“Face the music—your life is already down the drain.”
Not so cocky now.
Ash looks at me with venom in his eyes. Instead of trying to win the argument, he goes in for a cold, hard punch that knocks me straight to the ground.
There’s no way he’s winning this…
I try to stand myself back up but the pain is too great, throbbing. I take my hand away from the bridge of my nose where it hurts the most, and see blood.
Like, a lot.
I yell, because I’m pretty sure he’s just broken my nose.
Looking up, I see him standing over me. If I wasn’t looking at him for this length of time, I’d miss the micro expression of guilt that flashes across his eyes for a millisecond.
Instead of helping me up and taking me to the emergency room, he does what all kind, caring, nurturing big brothers do—he walks away.
And despite the pain, I burst into laughter. He got violent, which means I got into his head…
Which, in turn, means that I won.
“…Ryder?”
I unpinch my nose and turn to see Ash, Saint, and Lucia all looking at me. Their stares suggests that they’ve been anticipating my response for some time.
“What?” I reach for my mug of coffee.
“Do you think it’s worthwhile to kill Tristan?”
It’s a simple question, but it tugs at my brain.
We lose Lucia or the clubhouse.
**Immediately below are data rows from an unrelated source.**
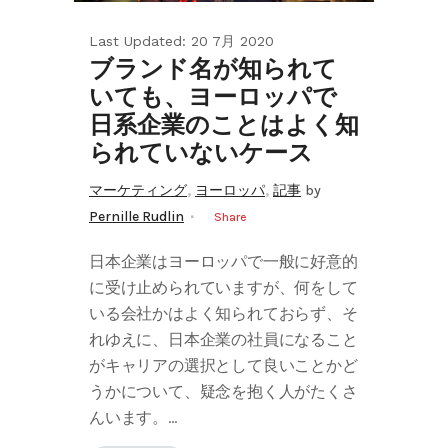
Last Updated: 20 7月 2020
ブランド名が知られて
いても、ヨーロッパで
日系企業のことはよく知
られていないケース
,
,
マーケティング
ヨーロッパ
記事
by
Pernille Rudlin
Share
日本企業はヨーロッパで一般に好意的
に受け止められていますが、何をして
いる会社かはよく知られておらず、そ
れゆえに、日本企業の社員になること
がキャリアの選択として良いことかど
うかについて、疑念を抱く人がたくさ
んいます。...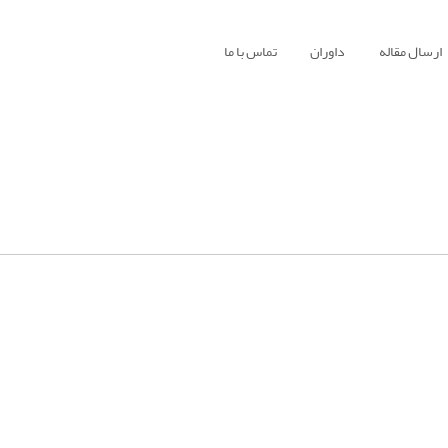
ارسال مقاله
داوران
تماس با ما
Which one hurts the most?
Answer—the first.
I wish I fucking knew why.
When you do a lot of the same thing, you become indifferent to the activity. Ash’s hobby was drinking on the couch—mine was fucking. For my entire fucking forty years of living, no strings were ever attached. It grew to become the only thing I excelled in—being an emotionless fucker who always got my desires satisfied.
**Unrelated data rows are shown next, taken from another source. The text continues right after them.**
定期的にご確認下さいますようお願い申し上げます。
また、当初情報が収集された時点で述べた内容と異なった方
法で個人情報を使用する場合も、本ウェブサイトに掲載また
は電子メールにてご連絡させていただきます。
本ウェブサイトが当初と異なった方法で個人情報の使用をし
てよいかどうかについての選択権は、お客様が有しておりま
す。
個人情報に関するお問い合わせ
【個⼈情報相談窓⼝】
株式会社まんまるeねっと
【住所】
I was never the guy who went to sleep dwelling on girls and relationships, unless it involved me imagining taking off their clothes.
But now I go to sleep at night, haunted by the picture of Lucia’s beautiful smile.
It’s the complete opposite of sex.
And I wish I fucking knew why.
I know that all three of us have claimed her, but it doesn’t help that Ash and Saint feel the same way toward what should rightfully be mine.
I turn to Lucia and study her pretty Italian face. Something unfamiliar twangs in my chest when I think about her being returned to Tristan.
He coaxed her into a relationship once…
I’m sure his master-manipulating mind will find a way to control her again.
“I think it’s worthwhile, yes,” I say. “We need to kill Tristan.”
“And the evidence?” Saint asks, cigarette back between his pursed lips. “What do we do when evidence of his death all points toward the clubhouse?”